Seul cherche quelquun(e) pour dialoguer
Le recours à la procédure de dialogue compétitif est possible lorsqu’un marché public est considéré comme complexe, c’est-à-dire dans l’une ou l’autre ou dans les deux situations suivantes : 1° lorsque le pouvoir adjudicateur n’est objectivement pas en mesure de définir seul et à l’avance les moyens techniques pouvant répondre à ses besoins, 2° lorsque le pouvoir adjudicateur n’est objectivement pas en mesure d’établir le montage juridique ou financier d’un projet.[1]
L’expression « seul et à l’avance » n’est pas nouvelle. Elle figure notamment à l’article 1414-2 du Code général des collectivités territoriales relatif aux contrats de partenariat.
La circulaire du 29 novembre 2005 relative aux contrats de partenariat à l’attention des collectivités territoriales va dans ce sens : « La complexité du projet est une condition objective. La personne publique ne peut donc se borner à affirmer qu’elle n’est pas capable de définir les moyens susceptibles de répondre à ses besoins, elle doit démontrer que cela lui est objectivement impossible, au regard de la nature du contrat et de ses capacités internes. ».
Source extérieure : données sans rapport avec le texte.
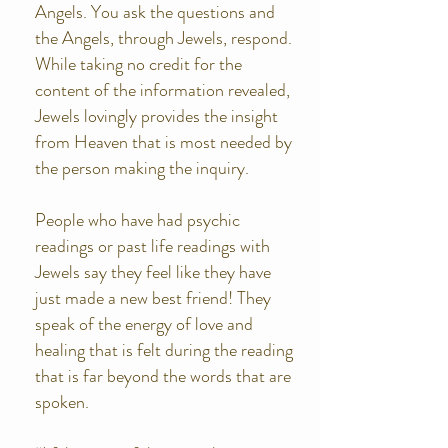
Angels. You ask the questions and
the Angels, through Jewels, respond.
While taking no credit for the
content of the information revealed,
Jewels lovingly provides the insight
from Heaven that is most needed by
the person making the inquiry.
People who have had psychic
readings or past life readings with
Jewels say they feel like they have
just made a new best friend! They
speak of the energy of love and
healing that is felt during the reading
that is far beyond the words that are
spoken.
Malheureusement les exemples pris sont ceux relatifs à la « réalisation d’importantes infrastructures de transport intégrées ou la réalisation de grands réseaux informatiques », réduisant, du même coup, la portée de cette ouverture possible.
« Seul » veut-il dire : « sans prestataire de service, sans maître d’œuvre… » (A) ou « sans opérateur économique, sans l’entreprise spécialisée dans le domaine complexe du besoin défini » (B) ?
Réponse A : je suis pragmatique mais je prends un risque juridique
Réponse B : Je « blinde » juridiquement mais j’enlève un outil « multifonctions » de la boite à outils de l’acheteur public, au motif que la notice est mal traduite et je reprends mon bon vieux tournevis.[2]